***** Exercise input *****

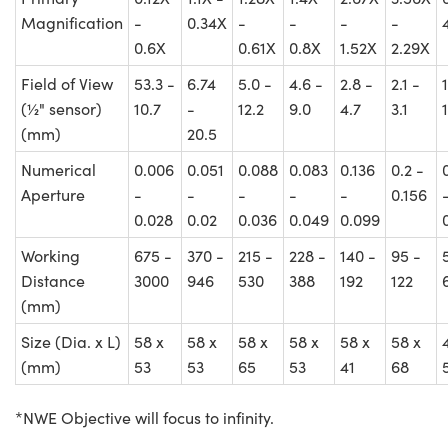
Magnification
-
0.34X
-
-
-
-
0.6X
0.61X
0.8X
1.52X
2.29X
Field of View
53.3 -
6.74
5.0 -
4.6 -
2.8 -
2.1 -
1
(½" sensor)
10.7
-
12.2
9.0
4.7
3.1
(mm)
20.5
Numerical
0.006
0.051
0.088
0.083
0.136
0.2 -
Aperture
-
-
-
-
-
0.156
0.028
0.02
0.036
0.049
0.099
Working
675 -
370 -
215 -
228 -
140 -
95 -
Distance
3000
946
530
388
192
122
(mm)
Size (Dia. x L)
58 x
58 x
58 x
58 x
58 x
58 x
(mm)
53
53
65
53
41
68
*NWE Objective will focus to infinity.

*****
***** Exercise input *****

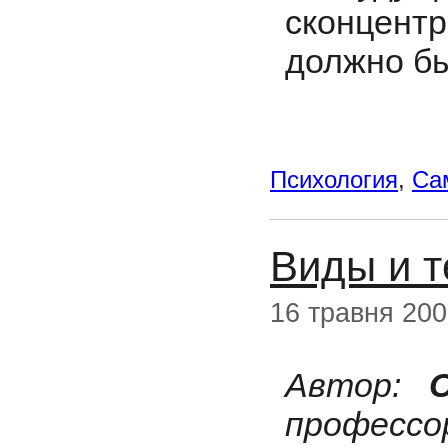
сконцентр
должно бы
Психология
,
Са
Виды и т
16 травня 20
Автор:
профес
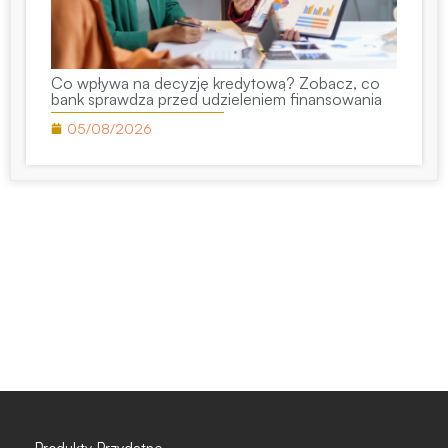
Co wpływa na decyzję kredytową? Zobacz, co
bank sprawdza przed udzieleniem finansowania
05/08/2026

*****
***** Exercise input *****

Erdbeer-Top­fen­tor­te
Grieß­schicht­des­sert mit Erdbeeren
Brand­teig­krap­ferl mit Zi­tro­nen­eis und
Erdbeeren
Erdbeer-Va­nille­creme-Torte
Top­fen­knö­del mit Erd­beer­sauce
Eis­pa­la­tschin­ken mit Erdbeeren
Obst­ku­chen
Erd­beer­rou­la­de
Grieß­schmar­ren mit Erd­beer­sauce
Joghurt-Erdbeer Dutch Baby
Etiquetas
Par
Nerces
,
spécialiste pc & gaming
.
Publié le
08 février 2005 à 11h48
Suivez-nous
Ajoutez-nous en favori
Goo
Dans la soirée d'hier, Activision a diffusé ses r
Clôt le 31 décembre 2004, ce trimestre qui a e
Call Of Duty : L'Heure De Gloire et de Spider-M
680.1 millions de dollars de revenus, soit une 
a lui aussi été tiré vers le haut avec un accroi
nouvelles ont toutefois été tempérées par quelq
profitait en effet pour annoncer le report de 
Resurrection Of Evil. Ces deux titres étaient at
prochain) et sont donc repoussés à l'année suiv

*****

# What is needed:
Please transcribe exactly the lines above from the line that has "Size (Dia. x L)" up to and including the line that has "focus to infinity."; no other line belongs in the answer.

# Answer:
Size (Dia. x L)
58 x
58 x
58 x
58 x
58 x
58 x
(mm)
53
53
65
53
41
68
*NWE Objective will focus to infinity.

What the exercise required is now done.